Gonorrhea is an infection caused by bacteria, and it can be found in the penis, vagina, anus and throat.
Not everyone who has gonorrhoea has visible or perceptible symptoms, but if there are symptoms they often appear within a few days of infection. Left untreated gonorrhoea can lead to infections in the epididymis and Fallopian tubes, which in turn can lead to infertility. The infection can also result in difficulties in childbirth, and the bacterium can cause severe arthritis.
How do you get gonorrhea?
Gonorrhoea is transmitted through various forms of sexual contact. The bacterium is transmitted through mucus membrane contact, for example during oral, vaginal, and anal sex, but can also be spread via fingers or by sharing sex toys. Condoms are the most effective protection against transmitting gonorrhoea during sexual contact, but the bacterium spreads very easily, so condoms aren’t 100 % effective. The infection can also be transmitted to the foetus during pregnancy and the child during childbirth.
In cases where there are symptoms, they come in the form of inflammation in the urethra, throat, vagina and/or rectum.

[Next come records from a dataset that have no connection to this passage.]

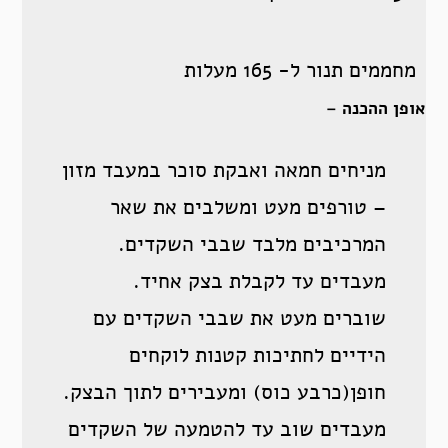
מחממים תנור ל- 165 מעלות
אופן ההכנה –
מניחים חמאה ואבקת סוכר במעבד מזון
– טורפים מעט ומשלבים את שאר
המרכיבים מלבד שבבי השקדים.
מעבדים עד לקבלת בצק אחיד.
שוברים מעט את שבבי השקדים עם
הידיים לחתיכות קטנות לוקחים
חופן(כרבע כוס) ומעבירים לתוך הבצק.
מעבדים שוב עד להטמעה של השקדים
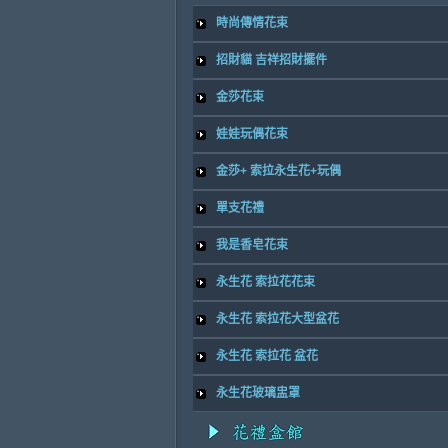
時尚傳情花束
招財貓 吉祥招財擺件
金莎花束
娃娃玩偶花束
金莎+ 索拉永生花+玩偶
單支花禮
我是香皂花束
永生花 索拉花花束
永生花 索拉花大型盆花
永生花 索拉花 盆花
永生花玻璃盅罩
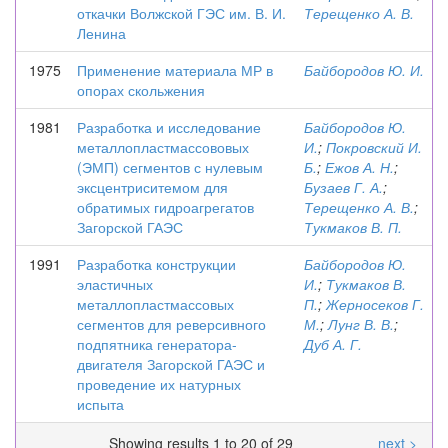
откачки Волжской ГЭС им. В. И.
Терещенко А. В.
Ленина
1975
Применение материала МР в
Байбородов Ю. И.
опорах скольжения
1981
Разработка и исследование
Байбородов Ю.
металлопластмассововых
И.
;
Покровский И.
(ЭМП) сегментов с нулевым
Б.
;
Ежов А. Н.
;
эксцентриситемом для
Бузаев Г. А.
;
обратимых гидроагрегатов
Терещенко А. В.
;
Загорской ГАЭС
Тукмаков В. П.
1991
Разработка конструкции
Байбородов Ю.
эластичных
И.
;
Тукмаков В.
металлопластмассовых
П.
;
Жерносеков Г.
сегментов для реверсивного
М.
;
Лунг В. В.
;
подпятника генератора-
Дуб А. Г.
двигателя Загорской ГАЭС и
проведение их натурных
испыта
Showing results 1 to 20 of 29
next >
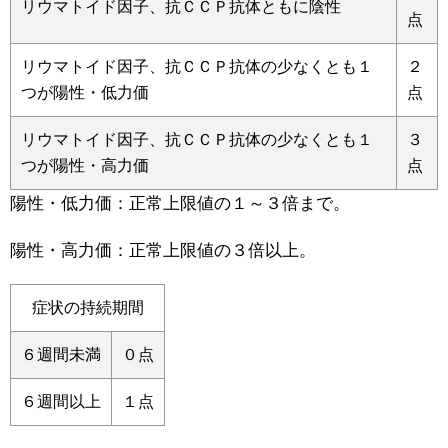
リウマトイド因子、抗ＣＣＰ抗体ともに陰性
点
リウマトイド因子、抗ＣＣＰ抗体の少なくとも１
２
つが陽性・低力価
点
リウマトイド因子、抗ＣＣＰ抗体の少なくとも１
３
つが陽性・高力価
点
陽性・低力価：正常上限値の１～３倍まで。
陽性・高力価：正常上限値の３倍以上。
症状の持続期間
６週間未満
０点
６週間以上
１点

It may be painful to pee, and there may also be discharge from the urethra.
Gonorrhoea does not always have symptoms which means people could be carrying the infection without realising. If the throat is infected there may be no symptoms at all, so often it goes unnoticed, or is mistaken for a cold or the flu. Therefore, it’s a good idea to have regular checks at a youth clinic or sexual health clinic to keep an eye on your sexual health.

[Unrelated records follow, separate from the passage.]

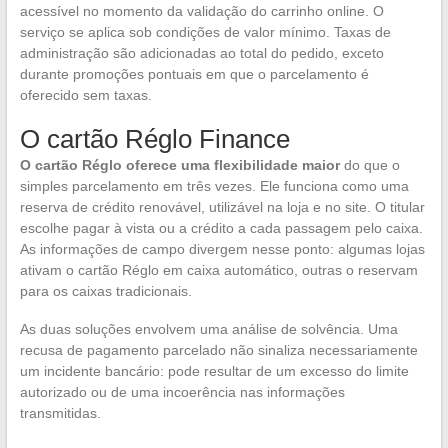
acessível no momento da validação do carrinho online. O
serviço se aplica sob condições de valor mínimo. Taxas de
administração são adicionadas ao total do pedido, exceto
durante promoções pontuais em que o parcelamento é
oferecido sem taxas.
O cartão Réglo Finance
O cartão Réglo oferece uma flexibilidade maior
do que o
simples parcelamento em três vezes. Ele funciona como uma
reserva de crédito renovável, utilizável na loja e no site. O titular
escolhe pagar à vista ou a crédito a cada passagem pelo caixa.
As informações de campo divergem nesse ponto: algumas lojas
ativam o cartão Réglo em caixa automático, outras o reservam
para os caixas tradicionais.
As duas soluções envolvem uma análise de solvência. Uma
recusa de pagamento parcelado não sinaliza necessariamente
um incidente bancário: pode resultar de um excesso do limite
autorizado ou de uma incoerência nas informações
transmitidas.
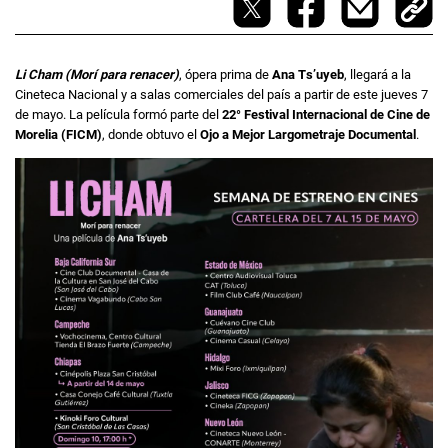
Li Cham (Morí para renacer)
, ópera prima de
Ana Ts’uyeb
, llegará a la
Cineteca Nacional y a salas comerciales del país a partir de este jueves 7
de mayo. La película formó parte del
22° Festival Internacional de Cine de
Morelia (FICM)
, donde obtuvo el
Ojo a Mejor Largometraje Documental
.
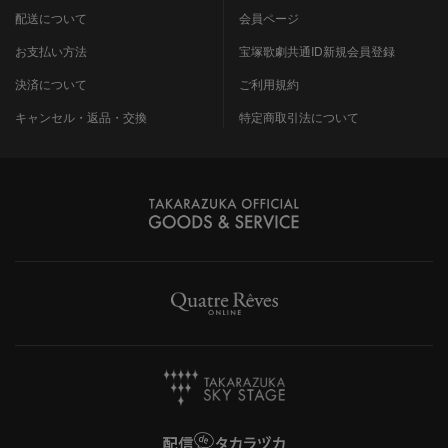
配送について
会員ページ
お支払い方法
宝塚歌劇共通ID新規会員登録
決済について
ご利用規約
キャンセル・返品・交換
特定商取引法について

Since gonorrhoea can be found in the throat, vagina, penis, and anus, this is where the health professionals have to test. This is why it’s important to tell the nurse/doctor how you have had sex, although it might seem a bit embarrassing. A frank talk will ensure that the correct samples are taken. The urethra is normally tested by giving a urine sample. However, if you have symptoms such as discharge, sampling will be done with a swab. Make sure you don’t urinate right before giving the sample! The throat and rectum are tested with a swab, as well as the cervix. Testing takes just a few minutes. Testing and treatment are always free of charge in Sweden.
If it turns out you have gonorrhoea, you will have to take part in a contact tracing. In order to find others who may have gonorrhoea, you’ll be asked who you’ve had sex with recently. It may feel a bit strange, but it’s a way of showing consideration for the people you’ve had sex with. It gives them an opportunity to check that they’re healthy. You can choose to notify your partners in person, but if you prefer not to, the clinic will notify them without divulging who gave their name.

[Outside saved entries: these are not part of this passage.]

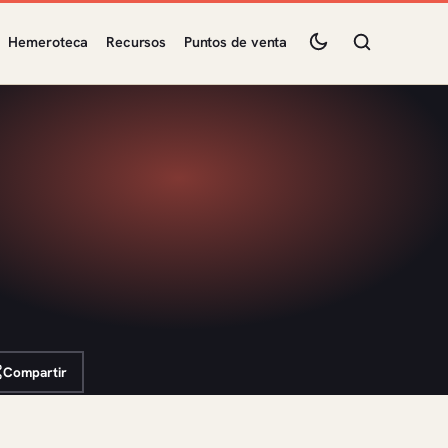
Hemeroteca
Recursos
Puntos de venta
Compartir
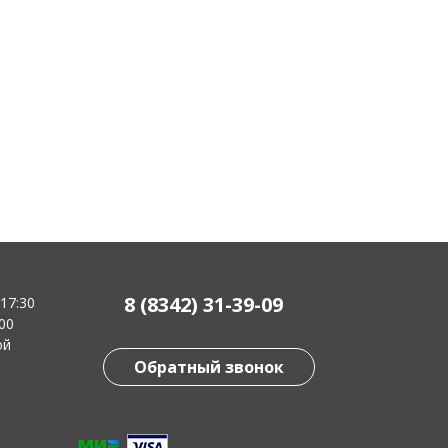
8 (8342) 31-39-09
-17:30
:00
ой
Обратный звонок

If you’re named as a sexual partner of someone else who has caught gonorrhoea, you’ll have to go and get tested.
Gonorrhoea is treated with antibiotics to clear up the infection completely. Internationally, there is concern for strands of gonorrhoea that are resistant to antibiotics, but so far, all cases of gonorrhoea in Sweden have been treated successfully. Testing and treatment for gonorrhoea are always free of charge in Sweden.